Thank you, Daria. Ladies and gentlemen, once again, if you have any questions, please press star one at this time. We'll now go to Valentin Poulgain of Stifel. Please go ahead.
Good morning, all. My question has been answered in previous discussions, but maybe a quick one. For H2 2023, compared with H1 2023, I understand that gross margin improved rapidly on the web cloud side, but deteriorated sharply in the Public Cloud side. Same applies to EBITDA, if my understanding is correct. So could you please comment on this and give more color maybe on the usual seasonality of Public Cloud earnings between H1 and H2? Thanks.
The margin of H1 EBITDA was improving in H2 compared to H1. We have improved by 1.7% in H2. So, today, as Stéphanie mentioned, we have a slight seasonality effect between H1 and H2, mainly driven by cost, not only by revenue, in the sense that the Public Cloud revenue trends is increased month after month. So, today we are very confident to maintain in all the customers, I mean, the product segments, the capability to increase profitable growth with a high level of growth. And this is what we see, and we have seen in H2 unlevered free cash flow, thanks to the fact that we have be above 37% of EBITDA in the second half.
Okay.
Does that answer your question, sir?
No, sir. Thanks, Matt. Thanks.
Thank you much, sir. We'll now move to Yann de Derlong of Gilbert Dupont. Please go ahead, sir.
Hi. My question is on your full year 2025 targets. So you stopped your IPO guidance, and you said you improved versus full year 2024, your adjusted EBITDA margin. What does it mean for us? Does it mean that we should not target the 42% you targeted before 2026, maybe or after? I'd like to know more about it.
No, I will reiterate what I said. I mean, today we have a guideline for 2025, which is, improved, I mean, of the, adjusted EBITDA, improve also the like for like revenue growth, and we will maintain this, this, I mean, analysis. And we are working, I mean, and we are, having plans to have a positive, on full year basis, unlevered free cash flow.
And we will announce a new medium-term guidance at our investor day in January. But you can already see the teams this next phase of growth from our presentation. We talked about the continued substantial market opportunity, and OVHcloud is now focused on this profitable and sustainable growth. We've emphasized that our period of heavy investment in the last three years is now starting to bear fruit, and we are normalizing the CapEx. We said and stressed that we are and we will remain diligent on costs while continuing to pursue the cost, the, the growth, sorry. And lastly, we said that our business is returning in the next phase to generate cash, just as it was before the most recent phase of investment for the long term.

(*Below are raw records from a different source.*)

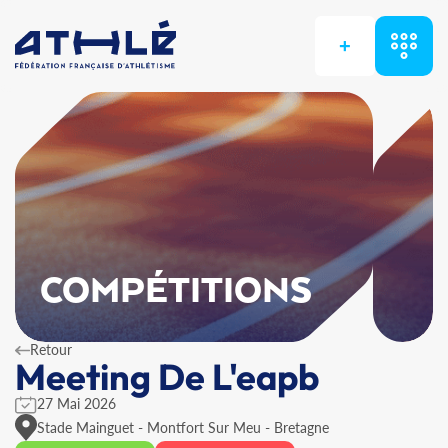
+
COMPÉTITIONS
Retour
Meeting De L'eapb
27 Mai 2026
Stade Mainguet - Montfort Sur Meu - Bretagne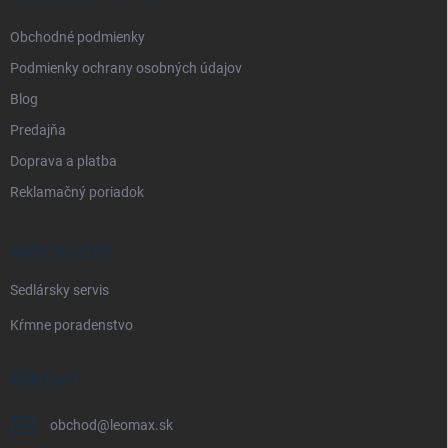
e
Obchodné podmienky
Podmienky ochrany osobných údajov
Blog
Predajňa
Doprava a platba
Reklamačný poriadok
NAŠE SLUŽBY
Sedlársky servis
Kŕmne poradenstvo
KONTAKT
obchod
@
leomax.sk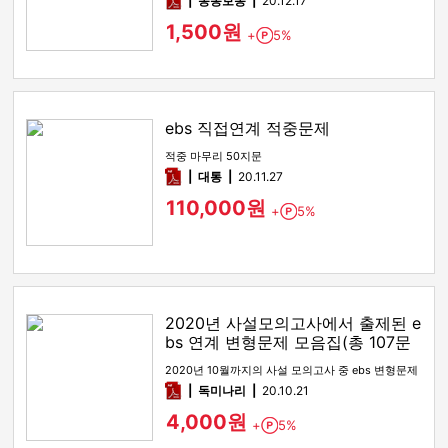
동동보동
20.12.17
1,500원
+
5%
Point
ebs 직접연계 적중문제
적중 마무리 50지문
pdf
대통
20.11.27
110,000원
+
5%
Point
2020년 사설모의고사에서 출제된 e
bs 연계 변형문제 모음집(총 107문
제)
2020년 10월까지의 사설 모의고사 중 ebs 변형문제
pdf
독미나리
20.10.21
4,000원
+
5%
Point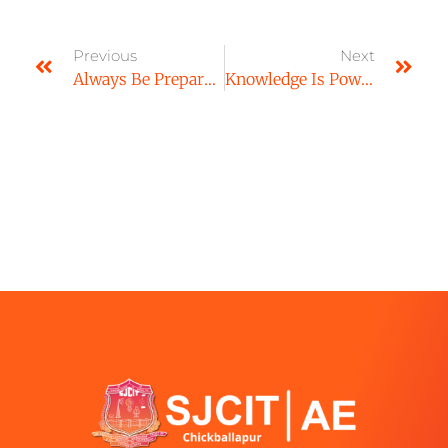
Previous
Next
Always Be Prepared And Know What The Purpose Is.
Knowledge Is Power. Read Books To Get Smart.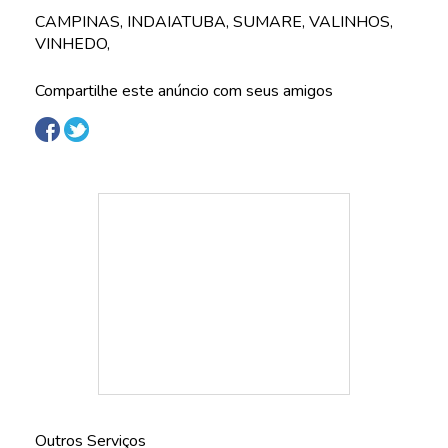
CAMPINAS, INDAIATUBA, SUMARE, VALINHOS,
VINHEDO,
Compartilhe este anúncio com seus amigos
Outros Serviços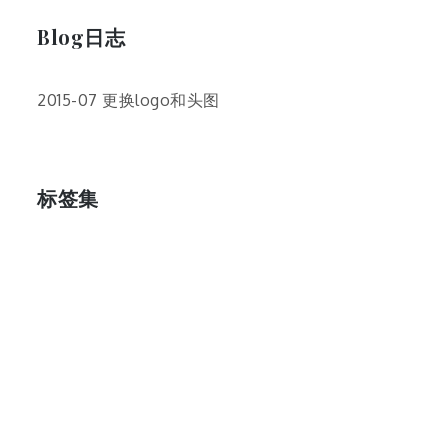
Blog日志
2015-07 更换logo和头图
标签集
cos
lumia
Lumia 820
photoshop
windows
wp8
云南
人像
动漫
博客娘
厦门
吐槽
圆神
壁纸
客机
感受
摄影
教程
新番
月亮
月刊少女野崎君
枣铃
樱花
满月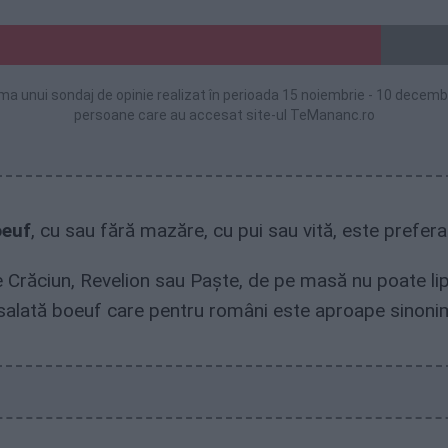
ma unui sondaj de opinie realizat în perioada 15 noiembrie - 10 decem
persoane care au accesat site-ul TeMananc.ro
oeuf
, cu sau fără mazăre, cu pui sau vită, este prefera
 Crăciun, Revelion sau Paște, de pe masă nu poate lips
salată boeuf care pentru români este aproape sinonim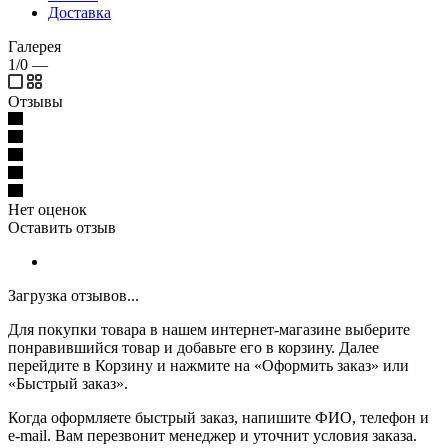
Доставка
Галерея
1/0
—
Отзывы
Нет оценок
Оставить отзыв
Загрузка отзывов...
Для покупки товара в нашем интернет-магазине выберите
понравившийся товар и добавьте его в корзину. Далее
перейдите в Корзину и нажмите на «Оформить заказ» или
«Быстрый заказ».
Когда оформляете быстрый заказ, напишите ФИО, телефон и
e-mail. Вам перезвонит менеджер и уточнит условия заказа.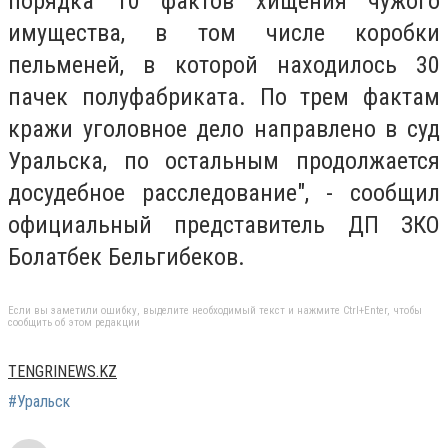
порядка 10 фактов хищения чужого
имущества, в том числе коробки
пельменей, в которой находилось 30
пачек полуфабриката. По трем фактам
кражи уголовное дело направлено в суд
Уральска, по остальным продолжается
досудебное расследование", - сообщил
официальный представитель ДП ЗКО
Болатбек Бельгибеков.
Если вы заметили ошибку, выделите необходимый текст и нажмите Ctrl+Enter, чтобы
сообщить об этом редакции
TENGRINEWS.KZ
#Уральск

So you might expect to see the medium-term plan anticipate first growth in this long-term growth market, good margin, controlled CapEx, and an ability for the business to fund itself, but we'll provide more detail on January.
Okay. Thank you.
Thank you much, sir. Ladies and gentlemen, as a final reminder, please press star one for questions. We do not appear to have any further questions at this time. I'm going to turn the call back over to your organizers for any additional closing remarks. Thank you.

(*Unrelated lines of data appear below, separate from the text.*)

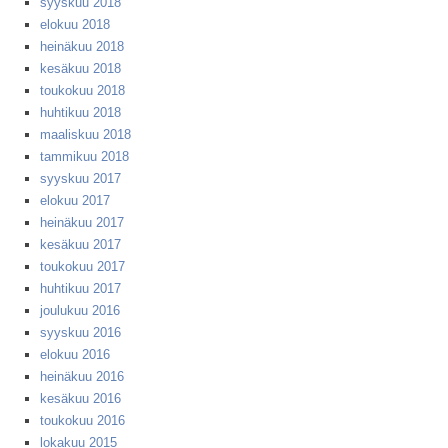
syyskuu 2018
elokuu 2018
heinäkuu 2018
kesäkuu 2018
toukokuu 2018
huhtikuu 2018
maaliskuu 2018
tammikuu 2018
syyskuu 2017
elokuu 2017
heinäkuu 2017
kesäkuu 2017
toukokuu 2017
huhtikuu 2017
joulukuu 2016
syyskuu 2016
elokuu 2016
heinäkuu 2016
kesäkuu 2016
toukokuu 2016
lokakuu 2015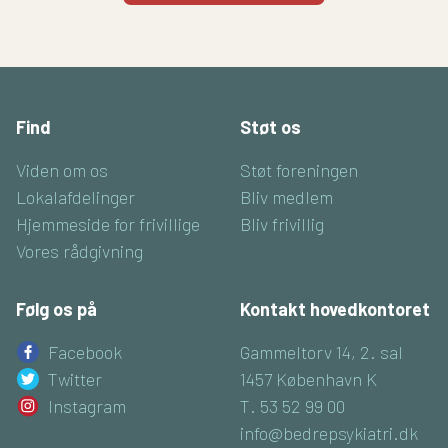
Find
Støt os
Viden om os
Støt foreningen
Lokalafdelinger
Bliv medlem
Hjemmeside for frivillige
Bliv frivillig
Vores rådgivning
Følg os på
Kontakt hovedkontoret
Facebook
Gammeltorv 14, 2. sal
Twitter
1457 København K
Instagram
T. 53 52 99 00
info@bedrepsykiatri.dk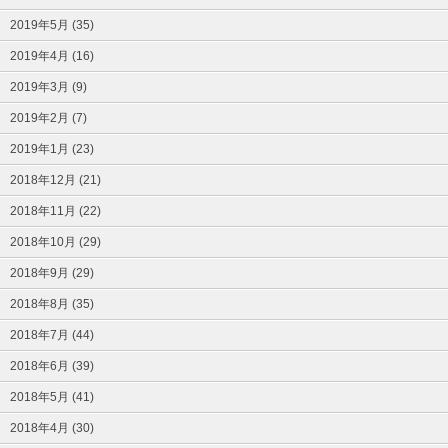
2019年5月 (35)
2019年4月 (16)
2019年3月 (9)
2019年2月 (7)
2019年1月 (23)
2018年12月 (21)
2018年11月 (22)
2018年10月 (29)
2018年9月 (29)
2018年8月 (35)
2018年7月 (44)
2018年6月 (39)
2018年5月 (41)
2018年4月 (30)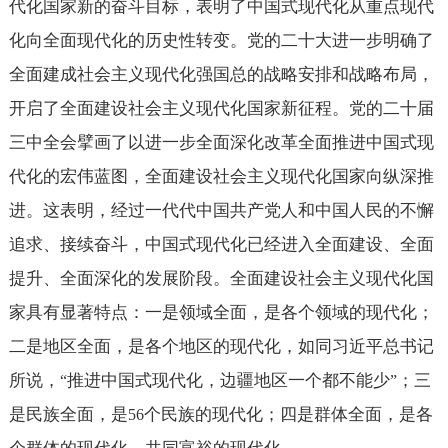
代化国家新的奋斗目标，表明了中国式现代化从重点现代
化向全面现代化的历史性转变。党的二十大进一步明确了
全面建成社会主义现代化强国总的战略安排和战略布局，
开启了全面建设社会主义现代化国家新征程。党的二十届
三中全会擘画了以进一步全面深化改革全面推进中国式现
代化的宏伟蓝图，全面建设社会主义现代化国家向纵深推
进。这表明，经过一代代中国共产党人和中国人民的不懈
追求、接续奋斗，中国式现代化已经进入全面建设、全面
提升、全面深化的发展阶段。全面建设社会主义现代化国
家具有显著特点：一是领域全面，是各个领域的现代化；
二是地区全面，是各个地区的现代化，如同习近平总书记
所说，
推进中国式现代化，边疆地区一个都不能少
；三
“
”
是民族全面，是
个民族的现代化；四是群体全面，是各
56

So thank you very much for your questions. As a takeaway, we had a sustainable growth in fiscal year 2023, with EUR 897 million of revenues, which is 13.2 or 4% like for like growth. We reached EUR 325 million of adjusted EBITDA and generated 25 million of unlevered free cash flow in H2. We have a plan, and we will continue to address the larger market. We have strengthened our customer mix with larger customers. We have enhanced our product portfolio, and we have expanded our geographic footprint. And for fiscal year 2024, as we target a balanced growth with between 11% and 13% like for like revenue growth and adjusted EBITDA margin above 37, a growth and recurring CapEx around 40...
Sorry, 24 and 16% of our revenue, and we will generate Unlevered Free Cash Flow in H2 fiscal year 2024, and on a full year basis in fiscal year 2025. Thank you very much for your attendance, and have a very nice day.
Thank you very much. Ladies and gentlemen, that will conclude today's presentation. We thank you for your attention. You may disconnect.